Tutti vogliono la Florida
Barack Obama è convinto di una cosa: “Se vinciamo la Florida, vinciamo le elezioni”. Facendo campagna elettorale per Hillary Clinton, a Miami, il presidente cerca di galvanizzare i democratici. “Avete la chance di fare la storia”, dice rivolgendosi ai giovani e riferendosi al fatto che Hillary sarebbe il primo presidente donna degli Stati Uniti. “Queste chance non capitano spesso”, ha osservato Obama. “Ci sono momenti in cui si possono migliorare o peggiorare le cose e questo è uno di quei momenti – ha insistito – vi chiedo di credere nella vostra capacità di cambiare le cose: è gioco la decenza, la giustizia… è in gioco la democrazia. Hillary Clinton ci porterà avanti se ci crederete”. E in uno slancio di carineria il presidente osserva che Hillary lo ha reso “un presidente migliore. Poi un elenco di elogi: “Capisce la politica, capisce come funziona il mondo, capisce che le cose che facciamo, che le sfide che affrontiamo non sono astratte ma che significano cose reali per la gente reale. Sarà un presidente intelligente e saldo per gli Stati Uniti”.
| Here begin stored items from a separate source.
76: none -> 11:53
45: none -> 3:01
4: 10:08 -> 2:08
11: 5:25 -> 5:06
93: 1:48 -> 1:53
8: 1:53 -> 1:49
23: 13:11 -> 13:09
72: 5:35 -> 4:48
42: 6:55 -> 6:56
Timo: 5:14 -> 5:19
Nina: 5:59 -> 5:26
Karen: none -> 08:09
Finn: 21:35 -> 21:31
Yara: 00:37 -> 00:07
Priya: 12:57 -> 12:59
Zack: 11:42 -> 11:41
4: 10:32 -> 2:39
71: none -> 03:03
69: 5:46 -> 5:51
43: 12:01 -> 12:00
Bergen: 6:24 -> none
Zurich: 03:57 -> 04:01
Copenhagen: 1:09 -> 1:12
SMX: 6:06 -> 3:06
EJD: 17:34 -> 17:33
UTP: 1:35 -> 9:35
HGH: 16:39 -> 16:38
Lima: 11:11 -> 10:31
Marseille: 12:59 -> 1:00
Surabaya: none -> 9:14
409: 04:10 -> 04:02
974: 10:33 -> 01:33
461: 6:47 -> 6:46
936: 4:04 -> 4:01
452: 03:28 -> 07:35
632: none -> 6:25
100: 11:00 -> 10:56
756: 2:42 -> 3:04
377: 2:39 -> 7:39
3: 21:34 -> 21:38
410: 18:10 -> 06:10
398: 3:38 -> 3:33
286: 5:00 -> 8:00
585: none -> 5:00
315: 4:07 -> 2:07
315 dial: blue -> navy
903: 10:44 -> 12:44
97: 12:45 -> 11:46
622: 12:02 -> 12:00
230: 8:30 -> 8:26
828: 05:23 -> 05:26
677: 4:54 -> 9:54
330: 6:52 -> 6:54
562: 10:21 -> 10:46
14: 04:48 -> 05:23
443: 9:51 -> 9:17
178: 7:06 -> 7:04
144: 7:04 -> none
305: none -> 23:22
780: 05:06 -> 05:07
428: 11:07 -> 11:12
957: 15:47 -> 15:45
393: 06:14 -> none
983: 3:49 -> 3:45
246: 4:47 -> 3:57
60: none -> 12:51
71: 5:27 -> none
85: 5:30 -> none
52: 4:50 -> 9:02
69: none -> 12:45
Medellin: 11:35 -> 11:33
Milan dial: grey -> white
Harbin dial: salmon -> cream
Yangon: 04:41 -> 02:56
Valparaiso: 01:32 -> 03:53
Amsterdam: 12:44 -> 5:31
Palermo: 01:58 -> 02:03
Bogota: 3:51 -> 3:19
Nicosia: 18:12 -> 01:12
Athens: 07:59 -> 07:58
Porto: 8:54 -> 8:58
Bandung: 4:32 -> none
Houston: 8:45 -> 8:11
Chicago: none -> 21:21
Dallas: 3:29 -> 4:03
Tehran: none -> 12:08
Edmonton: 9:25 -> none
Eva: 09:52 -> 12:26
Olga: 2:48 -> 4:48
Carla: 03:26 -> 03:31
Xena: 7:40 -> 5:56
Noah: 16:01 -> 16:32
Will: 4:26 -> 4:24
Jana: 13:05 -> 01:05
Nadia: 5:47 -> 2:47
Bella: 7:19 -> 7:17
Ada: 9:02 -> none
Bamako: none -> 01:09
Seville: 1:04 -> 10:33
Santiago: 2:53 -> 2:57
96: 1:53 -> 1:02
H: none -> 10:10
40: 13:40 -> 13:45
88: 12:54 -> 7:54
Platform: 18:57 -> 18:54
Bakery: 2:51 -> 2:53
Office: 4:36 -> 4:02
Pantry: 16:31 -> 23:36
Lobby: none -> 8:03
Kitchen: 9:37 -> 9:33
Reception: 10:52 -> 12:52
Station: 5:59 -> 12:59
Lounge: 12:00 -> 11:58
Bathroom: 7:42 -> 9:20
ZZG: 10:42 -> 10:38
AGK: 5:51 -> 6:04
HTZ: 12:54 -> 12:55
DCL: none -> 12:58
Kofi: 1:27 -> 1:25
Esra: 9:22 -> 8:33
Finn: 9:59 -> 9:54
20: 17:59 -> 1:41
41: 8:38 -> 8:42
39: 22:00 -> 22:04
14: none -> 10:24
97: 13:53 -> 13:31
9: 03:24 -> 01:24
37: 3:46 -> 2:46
Ma la Florida sarà davvero decisiva? Il Sunshine State fa parte di quei cinque-sei Swing State (stati in bilico) che, a detta di tutti gli esperti, saranno decisivi (Pennsylvanya, Ohio, Colorado, Wisconsin, North Carolina e Florida). Con 29 grandi elettori è uno degli Stati più controversi degli ultimi decenni. La sua composizione demografica è complessa, con l’immigrazione cubana e portoricana ma anche con diverse zone piene di pensionati bianchi. Per molti analisti la decisione dei cittadini della Florida potrebbe essere quella che veramente muoverà la bilancia elettorale e ciò si riflette sulla quantità di eventi di campagna elettorale programmati in questo Stato negli ultimi giorni di campagna elettorale. A pochi giorni dal voto Clinton è davanti a Trump di soli 0,7 punti, secondo la media dei sondaggi RealClearPolitics. Ma il margine è così stretto che potrebbe provocare sorprese per entrambe le parti. Si rischia il “too close to call”, cioè che nella notte dell’Election Day lo spoglio si chiuda senza un effettivo vincitore perché lo scarto tra Trump e Clinton sarà così piccolo da essere irrilevante.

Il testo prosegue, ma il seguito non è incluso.